Jim Hall, a jazz guitarist who for more than 50 years was admired by critics, aficionados and especially his fellow musicians for his impeccable technique and the warmth and subtlety of his playing, died on Tuesday at his home in Greenwich Village. He was 83.

The cause was heart failure, his wife, Jane, said.

The list of important musicians with whom Mr. Hall worked was enough to earn him a place in jazz history. It includes the pianist Bill Evans, with whom he recorded two acclaimed duet albums, and the singer Ella Fitzgerald, as well as the saxophonists Sonny Rollins and Paul Desmond, the drummer Chico Hamilton and the bassist Ron Carter, his frequent partner in a duo.

But with his distinctive touch, his inviting sound and his finely developed sense of melody, Mr. Hall made it clear early in his career that he was an important musician in his own right.

He was an influential one as well. Pat Metheny, Bill Frisell and John Scofield are among the numerous younger guitarists who acknowledge him as an inspiration. Mr. Hall, who never stopped being open to new ideas and new challenges, worked at various times with all three.

In his later years Mr. Hall composed many pieces for large ensembles, drawing on both his jazz roots and his classical training. Works like “Quartet Plus Four” for jazz quartet and string quartet, and “Peace Movement,” a concerto for guitar and orchestra, were performed internationally and widely praised.

If the critics tended to use the same words over and over to describe Mr. Hall’s playing — graceful, understated, fluent — that was as much a tribute to his consistency as to his talent. As Nate Chinen wrote recently in The New York Times, Mr.
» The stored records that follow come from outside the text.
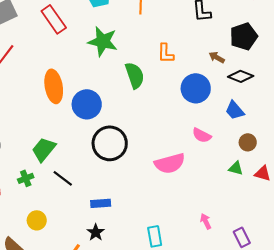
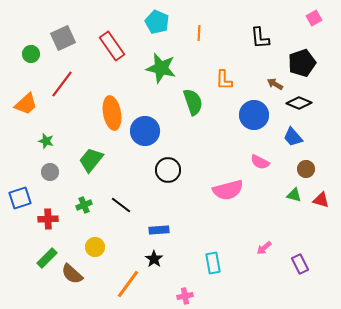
black circle: (110, 143) -> (168, 170), size x0.7
green trapezoid: (44, 149) -> (91, 160), moved
pink arrow: (206, 221) -> (264, 248), turned -105

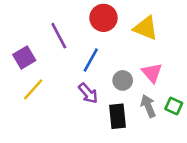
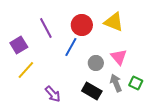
red circle: (103, 18) -> (82, 25), moved
purple arrow: (88, 93) -> (53, 94), moved
black rectangle: (118, 116) -> (92, 91), turned -54

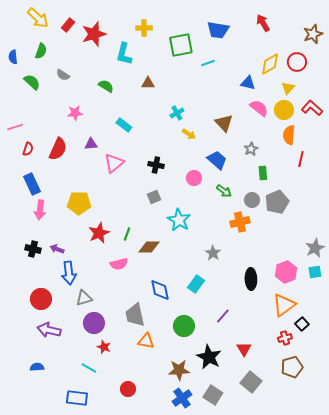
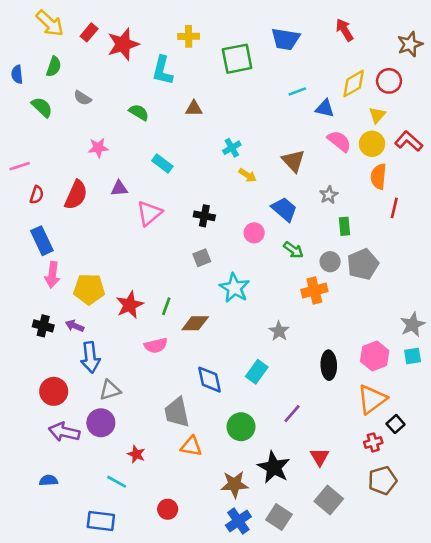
cyan line: (208, 63) -> (297, 91), moved
yellow pentagon: (79, 203) -> (89, 289), moved
purple circle: (94, 323) -> (101, 423), moved

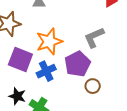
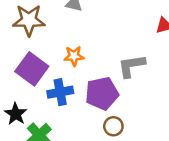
orange star: (49, 41) -> (74, 56), size x0.6

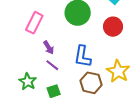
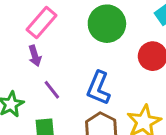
purple arrow: (49, 48) -> (35, 56), moved

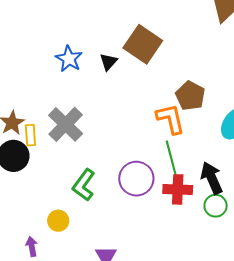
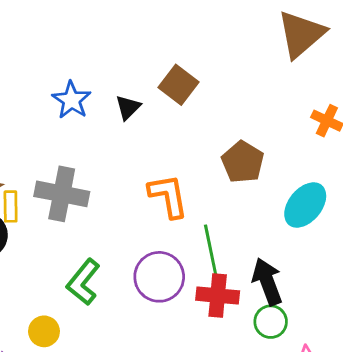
brown square: (143, 44) -> (179, 85), size x0.7
orange L-shape: (171, 119) -> (168, 196), moved
gray cross: (66, 124) -> (62, 194), turned -36

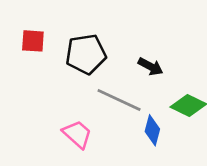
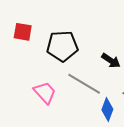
pink trapezoid: (77, 134) -> (45, 93), moved

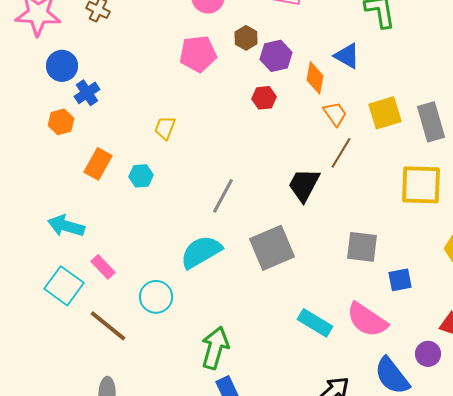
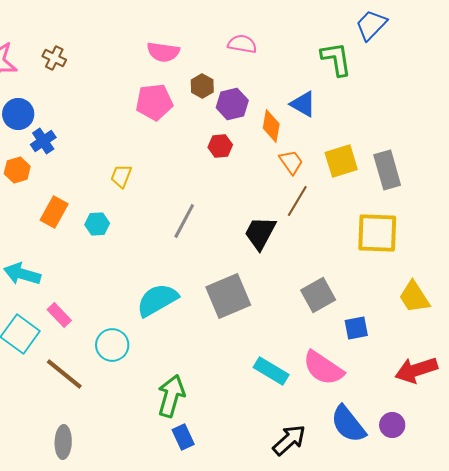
gray line: (223, 196) -> (184, 221), moved
gray square: (362, 247) -> (318, 295), turned -36
purple circle: (428, 354) -> (392, 425), moved

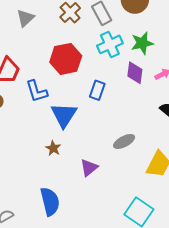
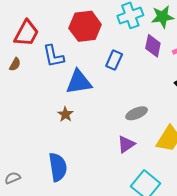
blue triangle: (64, 115) -> (79, 82), turned 44
purple triangle: (89, 168) -> (126, 144), moved

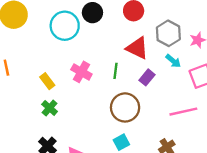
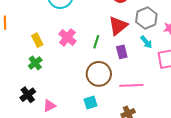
red triangle: (137, 48) -> (118, 26), turned 45
purple rectangle: (147, 77) -> (122, 52), turned -64
pink line: (183, 112) -> (131, 85), moved

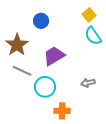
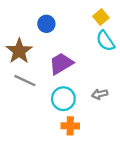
cyan circle: (45, 87) -> (63, 99), moved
Hall’s style, “with the austere grace of a Shaker chair,” has sounded “effortlessly modern at almost every juncture” of his long career.

James Stanley Hall was born on Dec. 4, 1930, in Buffalo to Stanley and the former Louella Cowles, and spent most of his early years in Cleveland. He started guitar at age 10 and began playing professionally in his teens.

Like most of his guitar-playing peers, he was influenced by the first two great jazz guitar soloists: Charlie Christian, best known for his work with Benny Goodman, and the Belgian Gypsy Django Reinhardt. But he derived as much inspiration from saxophone players as he did from other guitarists.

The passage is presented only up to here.